Data Science & FP&A

AI Sales Forecasting & Budgeting

Facebook Prophet time-series model predicting demand with 88% accuracy, enabling precise inventory and cash flow planning.

🎯 Business Challenge

Finance team relied on static annual budgets that ignored seasonality, leading to:

  • Inventory Mismatches: Overstocked in slow months, stockouts in peak season.
  • Cash Flow Surprises: Unexpected shortfalls because demand wasn't accurately predicted.
  • Manual Forecasting: Analysts spending 2 weeks each quarter adjusting Excel spreadsheets.
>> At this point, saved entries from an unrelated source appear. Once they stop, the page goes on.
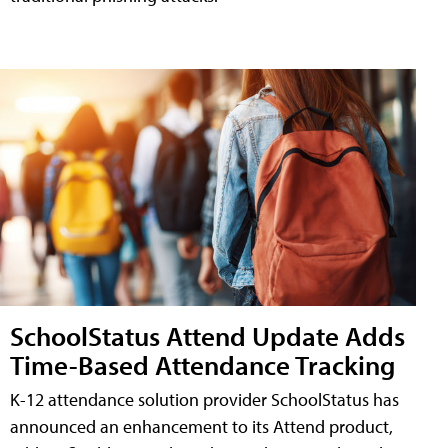
SchoolStatus Attend Update Adds
Time-Based Attendance Tracking
K-12 attendance solution provider SchoolStatus has
announced an enhancement to its Attend product,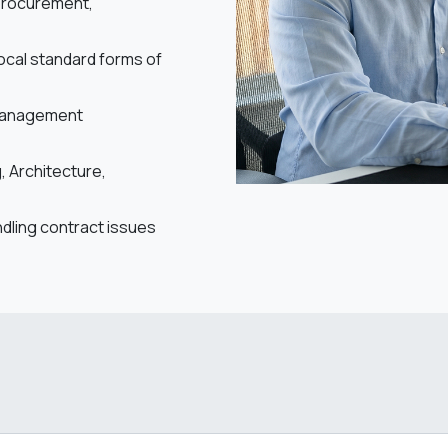
 procurement,
local standard forms of
 management
 Architecture,
ndling contract issues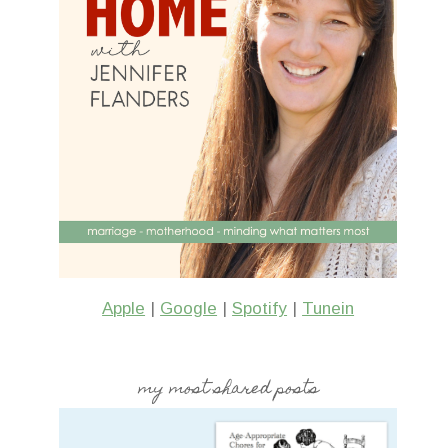
Apple
|
Google
|
Spotify
|
Tunein
my most shared posts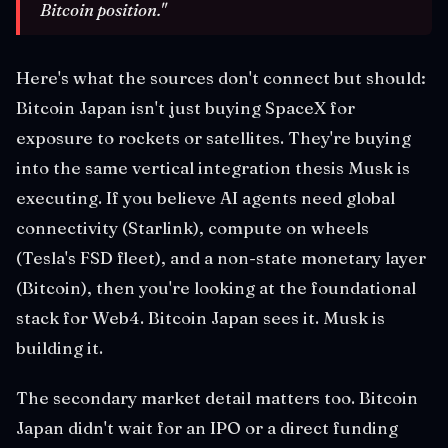
Bitcoin position."
Here's what the sources don't connect but should:
Bitcoin Japan isn't just buying SpaceX for
exposure to rockets or satellites. They're buying
into the same vertical integration thesis Musk is
executing. If you believe AI agents need global
connectivity (Starlink), compute on wheels
(Tesla's FSD fleet), and a non-state monetary layer
(Bitcoin), then you're looking at the foundational
stack for Web4. Bitcoin Japan sees it. Musk is
building it.
The secondary market detail matters too. Bitcoin
Japan didn't wait for an IPO or a direct funding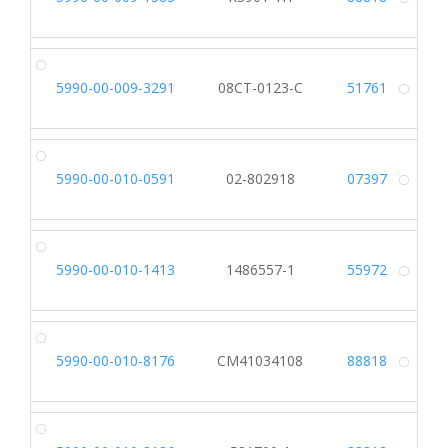
Alt
5990-00-009-3291
08CT-0123-C
51761
Alt
5990-00-010-0591
02-802918
07397
Alt
5990-00-010-1413
1486557-1
55972
Alt
5990-00-010-8176
CM41034108
88818
Alt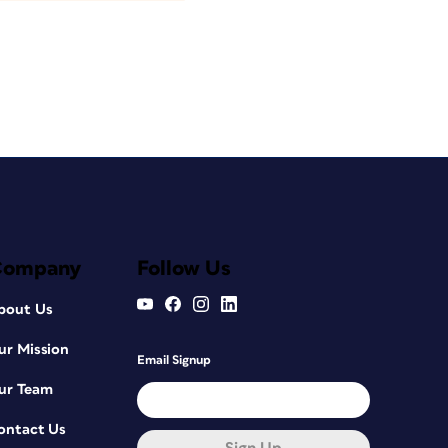
Company
Follow Us
bout Us
ur Mission
Email Signup
ur Team
ontact Us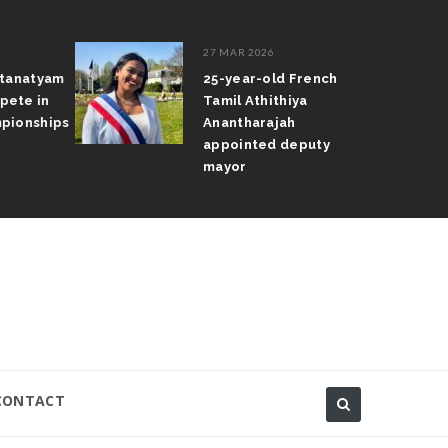
27 MAR 2026
atanatyam
25-year-old French
pete in
Tamil Athithiya
pionships
Anantharajah
appointed deputy
mayor
CONTACT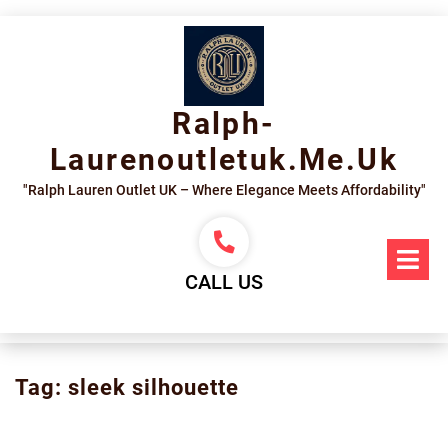
Skip
to
content
Ralph-
Laurenoutletuk.me.uk
"Ralph Lauren Outlet UK – Where Elegance Meets Affordability"
Op
Me
CALL US
Tag:
sleek silhouette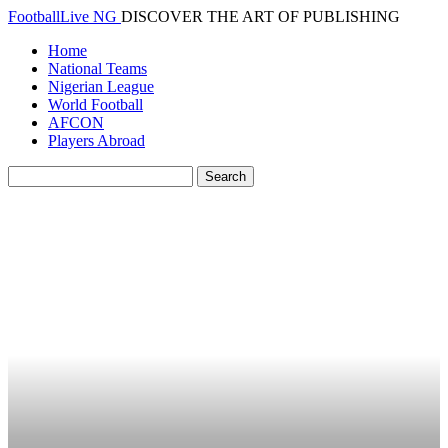
FootballLive NG
DISCOVER THE ART OF PUBLISHING
Home
National Teams
Nigerian League
World Football
AFCON
Players Abroad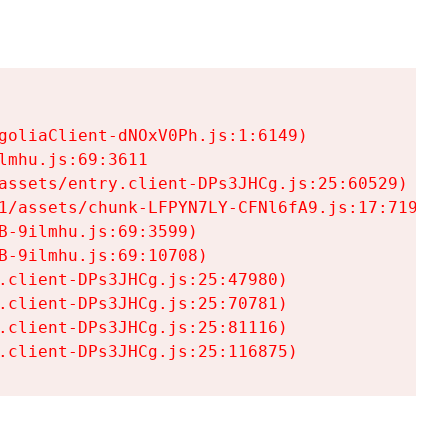
goliaClient-dNOxV0Ph.js:1:6149)

mhu.js:69:3611

assets/entry.client-DPs3JHCg.js:25:60529)

1/assets/chunk-LFPYN7LY-CFNl6fA9.js:17:7197)

-9ilmhu.js:69:3599)

-9ilmhu.js:69:10708)

.client-DPs3JHCg.js:25:47980)

.client-DPs3JHCg.js:25:70781)

.client-DPs3JHCg.js:25:81116)

.client-DPs3JHCg.js:25:116875)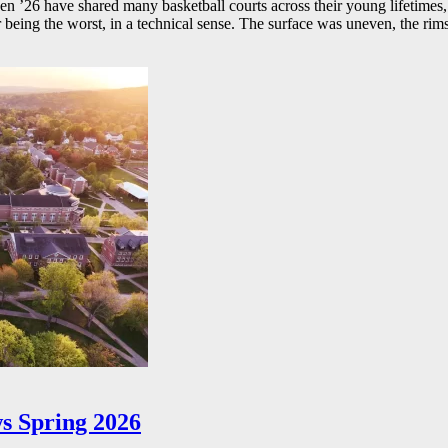
26 have shared many basketball courts across their young lifetimes, 
r being the worst, in a technical sense. The surface was uneven, the rims
s Spring 2026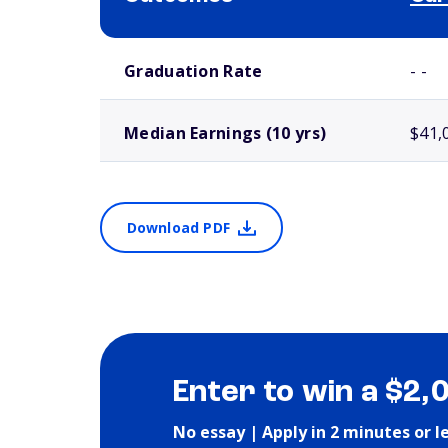
School comparison outcomes
Graduation Rate
- -
Median Earnings (10 yrs)
$41,
Download PDF
Enter to win a $2,
No essay | Apply in 2 minutes or l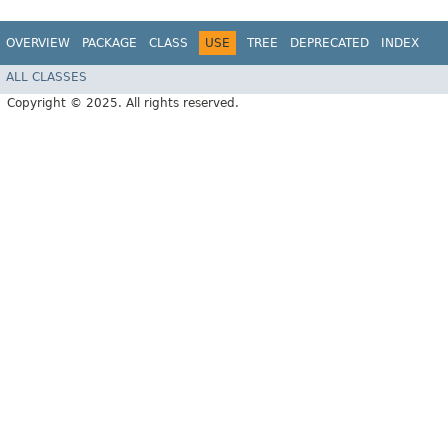
OVERVIEW
PACKAGE
CLASS
USE
TREE
DEPRECATED
INDEX
ALL CLASSES
Copyright © 2025. All rights reserved.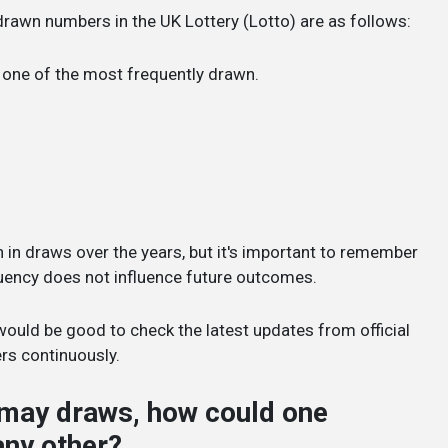
drawn numbers in the UK Lottery (Lotto) are as follows:
n one of the most frequently drawn.
 draws over the years, but it's important to remember
quency does not influence future outcomes.
it would be good to check the latest updates from official
rs continuously.
o may draws, how could one
any other?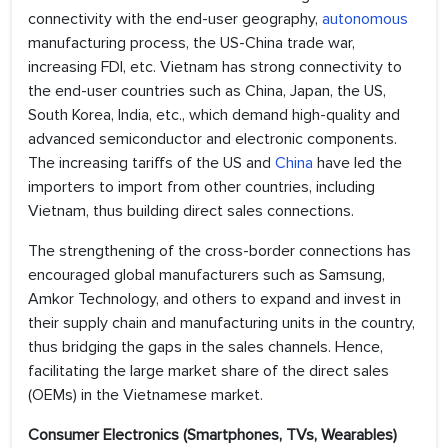
connectivity with the end-user geography,
autonomous
manufacturing process, the US-China trade war,
increasing FDI, etc. Vietnam has strong connectivity to
the end-user countries such as China, Japan, the US,
South Korea, India, etc., which demand high-quality and
advanced semiconductor and electronic components.
The increasing tariffs of the US and
China
have led the
importers to import from other countries, including
Vietnam, thus building direct sales connections.
The strengthening of the cross-border connections has
encouraged global manufacturers such as Samsung,
Amkor Technology, and others to expand and invest in
their supply chain and manufacturing units in the country,
thus bridging the gaps in the sales channels. Hence,
facilitating the large market share of the direct sales
(OEMs) in the Vietnamese market.
Consumer Electronics (Smartphones, TVs, Wearables)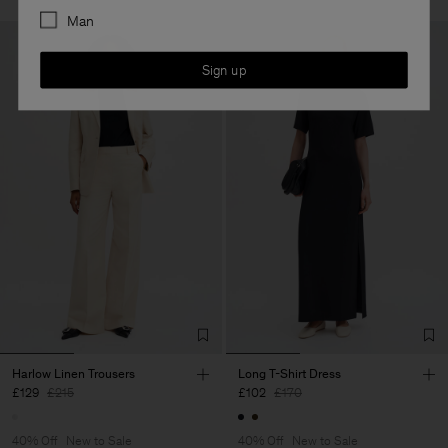
Man
Sign up
Harlow Linen Trousers
Long T-Shirt Dress
£129
£215
£102
£170
40% Off
New to Sale
40% Off
New to Sale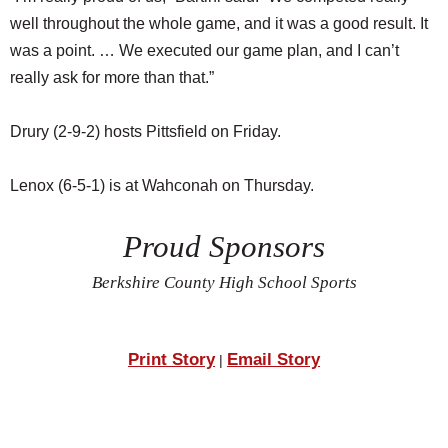
well throughout the whole game, and it was a good result. It
was a point. … We executed our game plan, and I can’t
really ask for more than that.”
Drury (2-9-2) hosts Pittsfield on Friday.
Lenox (6-5-1) is at Wahconah on Thursday.
Proud Sponsors
Berkshire County High School Sports
Print Story
Email Story
|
💡 Solution: Facebook Prophet Model

Implemented Prophet (developed by Meta) for time-series forecasting, capturing seasonality, trends, and holidays automatically.

Implementation

from prophet import Prophet
import pandas as pd

# Prepare data (Prophet requires 'ds' and 'y' columns)
df = pd.read_csv('sales_history.csv')
df = df.rename(columns={'date': 'ds', 'sales': 'y'})

# Train model
model = Prophet(
    yearly_seasonality=True,
    weekly_seasonality=True,
    daily_seasonality=False,
    holidays=holidays_df  # Black Friday, Christmas, etc.
)
model.fit(df)

# Generate 6-month forecast
future = model.make_future_dataframe(periods=180)
forecast = model.predict(future)

# Visualize
model.plot(forecast)
model.plot_components(forecast)  # Trend, seasonality breakdown

📈 Key Results

  • 88% MAPE Accuracy: Mean Absolute Percentage Error of 12% (industry benchmark: 20%).
  • Inventory Optimization: Reduced holding costs by 18% through better demand planning.
  • Cash Flow Precision: Forecasted revenue within 5% accuracy enabled better working capital management.
  • Time Savings: 2 weeks → 2 hours for quarterly forecast updates.

🛠️ Model Features

  • Seasonality Detection: Automatically captured weekly, monthly, yearly patterns.
  • Holiday Effects: Modeled Black Friday, Christmas spikes without manual rules.
  • Confidence Intervals: Provided upper/lower bounds for risk planning.
  • Power BI Integration: Forecasts visualized in executive dashboards.

🚀 Future Enhancements

  • Multi-SKU Forecasting: Separate models for each product category.
  • External Regressors: Incorporate marketing spend, competitor pricing.
  • Real-Time Updates: Daily retraining as new sales data arrives.